Even if you aren’t worried about your own health, there are still important reasons to get vaccinated. We’ve all heard the stories about people spreading the virus to others—the wedding that led to multiple deaths, the church services where the pastor and parishioners became sick after, the parties that led to community spread. Can you imagine what it must feel like for the person who inadvertently caused those cases and deaths? Getting vaccinated can help you avoid that regret.

Some people have expressed concern about the speed of Covid-19 vaccine development and the use of messenger RNA technology, which instructs immune cells to manufacture proteins that in turn trigger the production of protective antibodies. But scientists have spent decades researching principles of vaccination, and the scientific groundwork for mRNA pharmaceuticals goes back to at least 1990.

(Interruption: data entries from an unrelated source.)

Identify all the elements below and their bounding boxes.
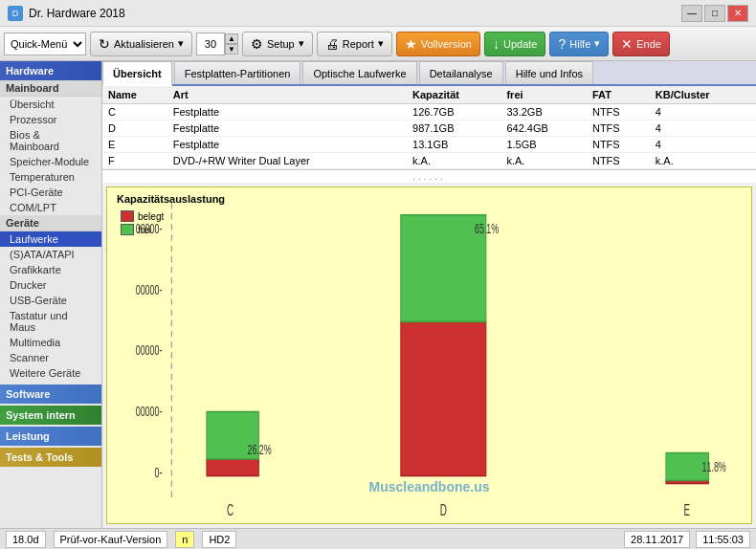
col-art: Art [167, 86, 407, 104]
sidebar-item-temperaturen[interactable]: Temperaturen [0, 169, 101, 185]
main-layout: Hardware Mainboard Übersicht Prozessor B… [0, 61, 756, 528]
report-button[interactable]: 🖨 Report ▾ [317, 32, 392, 56]
bar-d-used [401, 321, 486, 475]
drive-table-area: Name Art Kapazität frei FAT KB/Cluster C… [102, 86, 756, 170]
watermark: Muscleandbone.us [368, 479, 489, 494]
status-drive: HD2 [202, 531, 236, 548]
quick-menu-select[interactable]: Quick-Menü [4, 33, 86, 55]
capacity-chart-svg: 00000- 00000- 00000- 00000- 0- 26.2% C [107, 187, 751, 523]
decrement-button[interactable]: ▼ [225, 44, 238, 55]
tab-hilfe[interactable]: Hilfe und Infos [505, 61, 593, 84]
sidebar-item-sata[interactable]: (S)ATA/ATAPI [0, 247, 101, 262]
table-row: CFestplatte126.7GB33.2GBNTFS4 [102, 104, 756, 121]
bar-d-label: 65.1% [475, 221, 500, 237]
tab-optische[interactable]: Optische Laufwerke [302, 61, 416, 84]
bar-d-xlabel: D [440, 502, 447, 519]
increment-button[interactable]: ▲ [225, 33, 238, 44]
close-button[interactable]: ✕ [727, 5, 748, 22]
status-date: 28.11.2017 [624, 531, 690, 548]
title-bar: D Dr. Hardware 2018 — □ ✕ [0, 0, 756, 27]
bar-e-label: 11.8% [702, 459, 727, 475]
y-label-1: 00000- [136, 221, 163, 237]
bar-c-xlabel: C [227, 502, 233, 519]
report-icon: 🖨 [325, 36, 339, 52]
title-bar-left: D Dr. Hardware 2018 [8, 6, 125, 21]
chart-area: Kapazitätsauslastung belegt frei 00000- … [106, 187, 752, 524]
ende-icon: ✕ [621, 36, 633, 52]
table-row: FDVD-/+RW Writer Dual Layerk.A.k.A.NTFSk… [102, 153, 756, 169]
quick-menu-dropdown[interactable]: Quick-Menü [4, 33, 86, 55]
bar-c-used [207, 459, 258, 476]
app-title: Dr. Hardware 2018 [29, 7, 125, 20]
sidebar-item-weitere[interactable]: Weitere Geräte [0, 365, 101, 381]
sidebar-hardware-header[interactable]: Hardware [0, 61, 101, 80]
sidebar-item-laufwerke[interactable]: Laufwerke [0, 231, 101, 247]
sidebar-item-bios[interactable]: Bios & Mainboard [0, 127, 101, 154]
table-row: DFestplatte987.1GB642.4GBNTFS4 [102, 121, 756, 137]
setup-icon: ⚙ [251, 36, 263, 52]
sidebar-item-drucker[interactable]: Drucker [0, 277, 101, 293]
y-label-4: 00000- [136, 404, 163, 420]
status-right: 28.11.2017 11:55:03 [624, 531, 750, 548]
bar-d-free [401, 215, 486, 322]
toolbar: Quick-Menü ↻ Aktualisieren ▾ ▲ ▼ ⚙ Setup… [0, 27, 756, 61]
status-bar: 18.0d Prüf-vor-Kauf-Version n HD2 28.11.… [0, 528, 756, 549]
app-icon: D [8, 6, 23, 21]
status-time: 11:55:03 [696, 531, 750, 548]
sidebar-software-header[interactable]: Software [0, 384, 101, 404]
status-version: 18.0d [6, 531, 46, 548]
sidebar-item-com[interactable]: COM/LPT [0, 200, 101, 215]
update-icon: ↓ [493, 36, 500, 52]
bar-e-xlabel: E [683, 502, 690, 519]
sidebar-item-prozessor[interactable]: Prozessor [0, 112, 101, 127]
sidebar-item-pci[interactable]: PCI-Geräte [0, 185, 101, 200]
refresh-icon: ↻ [99, 36, 110, 52]
status-mode: Prüf-vor-Kauf-Version [54, 531, 168, 548]
col-kb: KB/Cluster [650, 86, 756, 104]
drive-table: Name Art Kapazität frei FAT KB/Cluster C… [102, 86, 756, 169]
sidebar-geraete-group: Geräte [0, 215, 101, 231]
dots-separator: ...... [102, 170, 756, 183]
number-field[interactable] [196, 33, 225, 55]
vollversion-button[interactable]: ★ Vollversion [396, 32, 480, 56]
sidebar-item-scanner[interactable]: Scanner [0, 350, 101, 365]
minimize-button[interactable]: — [681, 5, 702, 22]
col-fat: FAT [587, 86, 650, 104]
sidebar-item-ubersicht[interactable]: Übersicht [0, 97, 101, 112]
vollversion-icon: ★ [405, 36, 417, 52]
status-indicator: n [175, 531, 194, 548]
setup-button[interactable]: ⚙ Setup ▾ [242, 32, 313, 56]
y-label-2: 00000- [136, 281, 163, 297]
sidebar-item-grafik[interactable]: Grafikkarte [0, 262, 101, 277]
sidebar: Hardware Mainboard Übersicht Prozessor B… [0, 61, 102, 528]
hilfe-icon: ? [558, 36, 566, 52]
aktualisieren-button[interactable]: ↻ Aktualisieren ▾ [90, 32, 192, 56]
y-label-5: 0- [154, 465, 162, 481]
sidebar-tests-header[interactable]: Tests & Tools [0, 448, 101, 467]
tab-bar: Übersicht Festplatten-Partitionen Optisc… [102, 61, 756, 86]
sidebar-mainboard-group: Mainboard [0, 80, 101, 97]
col-kapazitat: Kapazität [407, 86, 500, 104]
sidebar-leistung-header[interactable]: Leistung [0, 427, 101, 446]
bar-c-label: 26.2% [247, 442, 272, 458]
tab-detail[interactable]: Detailanalyse [419, 61, 503, 84]
update-button[interactable]: ↓ Update [484, 32, 545, 56]
sidebar-item-tastatur[interactable]: Tastatur und Maus [0, 308, 101, 335]
hilfe-button[interactable]: ? Hilfe ▾ [549, 32, 609, 56]
col-frei: frei [500, 86, 587, 104]
y-label-3: 00000- [136, 342, 163, 359]
ende-button[interactable]: ✕ Ende [612, 32, 670, 56]
number-spinners[interactable]: ▲ ▼ [225, 33, 238, 55]
title-bar-controls[interactable]: — □ ✕ [681, 5, 748, 22]
col-name: Name [102, 86, 167, 104]
refresh-number-input[interactable]: ▲ ▼ [196, 33, 238, 55]
sidebar-item-speicher[interactable]: Speicher-Module [0, 154, 101, 169]
table-row: EFestplatte13.1GB1.5GBNTFS4 [102, 137, 756, 153]
content-area: Übersicht Festplatten-Partitionen Optisc… [102, 61, 756, 528]
sidebar-item-usb[interactable]: USB-Geräte [0, 293, 101, 308]
tab-ubersicht[interactable]: Übersicht [102, 61, 172, 86]
sidebar-system-header[interactable]: System intern [0, 406, 101, 425]
maximize-button[interactable]: □ [704, 5, 725, 22]
sidebar-item-multimedia[interactable]: Multimedia [0, 335, 101, 350]
tab-partitionen[interactable]: Festplatten-Partitionen [174, 61, 301, 84]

While the Pfizer-BioNTech and Moderna vaccines are the first mRNA vaccines to reach the marketplace, mRNA vaccines for rabies, influenza, cytomegalovirus, and Zika have been tested in humans. These vaccines were found to be safe, but at the time there was no urgency to approve and manufacture them given the existence of other therapies for these diseases. But by 2020 mRNA technology was already proven and ready for deployment against Covid-19.

It is difficult to overstate what an enormous triumph these vaccines, based on years of tried-and-true science, represent for us in the fight against the Covid-19 pandemic. They are extremely effective and have excellent safety data from complete clinical trials. Negative vaccine reactions make headlines, but according to a recent report from the Centers for Disease Control and Prevention there were 21 cases of severe allergic reactions out of 1,893,360 people who received first doses of the Pfizer-BioNTech Covid-19 vaccine. Most of these reactions were successfully resolved with treatments like epinephrine (the medication in “Epi pens”).

The slight risk of allergic reaction is why you will likely be asked to stay in a waiting area for about 15 minutes after receiving a Covid-19 vaccine – so health-care providers can respond in the rare instance of a problem. But the truth is that Covid-19 vaccination is overwhelmingly safe for most people, carrying about the same risk as getting hit by lightning. We don’t recommend you play in thunderstorms—but given all of the individual and community benefits of Covid-19 vaccination, we believe the rewards of getting a vaccine are worth the small risk.

Okay, ready to get your vaccine? Answering a few questions can help you put together a plan and stick to it.

First, where will you get the vaccine? The best resources for information on local vaccine availability are your local health department and your primary care provider. In Kentucky, you may also visit

When will you get the vaccine? Schedule an appointment —and remember that you will need two doses.

How will you get there? Make your transportation plan.

Who will you tell? Tell someone your plan and ask them to hold you accountable. And once you get vaccinated, know that you’ve done your part to protect yourself as well as your community.

Mark Kiviniemi, PhD, MSPH, is professor and chair of the Department of Health, Behavior and Society in the UK College of Public Health. Donna Arnett, PhD, CPH, is dean of the college and professor of epidemiology.